**Task statement**.
Make an exact copy of every entry below, with the pictures left out.

Records to use Start Marker

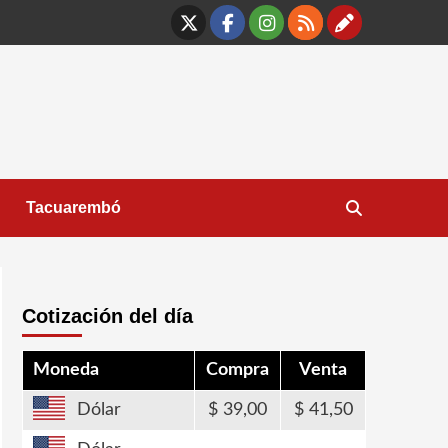
X
Facebook
Instagram
RSS
Contáct
Tacuarembó
Cotización del día
Moneda
Compra
Venta
Dólar
39,00
41,50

Records to use End Marker

**Response to the task**.
X
Facebook
Instagram
RSS
Contáct
Tacuarembó
Cotización del día
Moneda
Compra
Venta
Dólar
39,00
41,50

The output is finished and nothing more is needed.